Even though AI has been around for years, the AI and ethics conversation is just getting started, and it has a long, long way to go. As AI is used in new ways, new ethical concerns will arise. There is much that still needs to be done, but increasing awareness and education, as well as broadening the types of participants involved in the conversation, are foundational first steps.
As AI becomes more widely used, many companies are unclear about how to best navigate the murky waters of AI and ethics. No organization wants to risk the public relations fiasco that would ensue, should it be determined that the AI algorithms it used yielded results that were biased against a specific demographic, or were being applied a way that was not in line with corporate ethics policies.
But changing regulations and privacy laws, a lack of definitions and standards, concerns over unintentional bias in training data, the ability for bias to creep into models over time, the lack of transparency in machine learning models, and the dearth of experience with use cases leads to numerous challenges. The preeminent ethical concerns used to be the loss of jobs due to AI, bias, or applications of facial recognition; but the ethical debate has become more complicated.
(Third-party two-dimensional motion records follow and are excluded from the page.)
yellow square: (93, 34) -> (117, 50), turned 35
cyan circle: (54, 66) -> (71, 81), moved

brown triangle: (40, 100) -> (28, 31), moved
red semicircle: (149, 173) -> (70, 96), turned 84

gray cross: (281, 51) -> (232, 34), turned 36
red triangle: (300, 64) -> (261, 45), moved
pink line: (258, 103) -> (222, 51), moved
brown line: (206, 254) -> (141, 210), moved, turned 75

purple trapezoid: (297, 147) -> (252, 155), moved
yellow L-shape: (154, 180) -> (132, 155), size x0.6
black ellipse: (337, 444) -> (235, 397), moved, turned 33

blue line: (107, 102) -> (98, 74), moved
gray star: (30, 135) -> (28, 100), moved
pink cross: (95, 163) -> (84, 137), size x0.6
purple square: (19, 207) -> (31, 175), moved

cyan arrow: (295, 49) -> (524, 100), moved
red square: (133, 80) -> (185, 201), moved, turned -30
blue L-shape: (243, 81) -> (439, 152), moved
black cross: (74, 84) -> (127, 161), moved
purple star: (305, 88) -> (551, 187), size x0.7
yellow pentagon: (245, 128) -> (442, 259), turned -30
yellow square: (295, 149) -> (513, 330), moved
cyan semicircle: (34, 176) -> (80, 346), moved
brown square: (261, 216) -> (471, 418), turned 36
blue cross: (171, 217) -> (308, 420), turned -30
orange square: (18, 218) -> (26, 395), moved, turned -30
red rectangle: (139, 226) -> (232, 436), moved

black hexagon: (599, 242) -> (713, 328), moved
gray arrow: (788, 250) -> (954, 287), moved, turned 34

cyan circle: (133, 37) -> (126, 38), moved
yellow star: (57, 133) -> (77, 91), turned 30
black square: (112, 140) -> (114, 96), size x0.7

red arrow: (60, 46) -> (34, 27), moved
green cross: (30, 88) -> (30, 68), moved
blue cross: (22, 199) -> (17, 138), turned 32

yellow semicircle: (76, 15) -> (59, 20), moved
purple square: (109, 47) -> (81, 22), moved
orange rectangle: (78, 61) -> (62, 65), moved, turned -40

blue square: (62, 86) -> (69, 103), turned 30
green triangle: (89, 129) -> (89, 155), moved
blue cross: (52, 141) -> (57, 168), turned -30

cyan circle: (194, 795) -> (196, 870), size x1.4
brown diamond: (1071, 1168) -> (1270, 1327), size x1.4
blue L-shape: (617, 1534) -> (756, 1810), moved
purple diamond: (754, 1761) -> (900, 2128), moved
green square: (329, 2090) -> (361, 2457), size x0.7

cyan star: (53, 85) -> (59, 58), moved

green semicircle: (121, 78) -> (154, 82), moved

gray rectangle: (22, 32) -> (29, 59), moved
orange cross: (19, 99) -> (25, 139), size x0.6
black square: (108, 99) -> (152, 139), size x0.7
For instance, using location data that is linked to a specific group can be problematic. AI analysis of unstructured data from social media apps can lead to false or undesirable assumptions about individuals. And it’s possible that AI algorithms don’t take into account the cultural norms of a sub-segment of society (for example an algorithm that evaluates creditworthiness based on individual savings doesn’t apply to a society that values the distribution of extra wealth over accumulated savings)? The list goes on and on.
There are no easy answers, but initiatives to help support AI and Ethics are underway. AI platforms have started to offer ‘model cards’ to support greater transparency of machine learning models and their findings. The model cards explain how an algorithm works and identifies the degree to which various factors impact a model’s findings. Users can then tweak or remove inputs as needed. The platforms have also started offering monitoring capabilities that can flag algorithms that begin to drift and stop performing as expected. Data scientists can then intervene as necessary to mitigate the impact.
Additionally, organizations have started expanding the teams involved in project deployments to ensure a more multi-disciplinary perspective, including employees from finance, legal, human resources, and other departments beyond IT. The hope is that additional voices and expertise can identify potential ethical concerns early in the project development process, and guide course corrections as needed.
Similarly, providers of AI platforms have started withholding certain features, such as facial analysis and recognition, or put in place restrictions to prevent its use in applications that they deem unethical. They have also crafted Ethical Use policies that customers must adhere to when using their platform (although the degree to which they can monitor and therefore enforce this is questionable). They have also established internal teams that review new AI-enabled capabilities and internal use of the technology. Salesforce is creating battle cards for its sales teams that help them explain to customers how to use data more ethically and consulting organizations and IT services providers offer guidance on ethical adoption of AI to their customers.
Regulatory agencies, such as the NIST, are also involved in the conversation. NIST is developing taxonomies, terminology and testbeds for measuring AI risks, and is developing benchmarks, and qualitative and quantitative metrics to evaluate AI technologies. Furthermore, AI is inextricably linked to data. Bad data yields bad AI results and biased data yields biased model results. It therefore stands to reason that conversations related to the more ethical application of AI will need to broaden to address ethical issues around data management – particularly data that can be linked to individuals.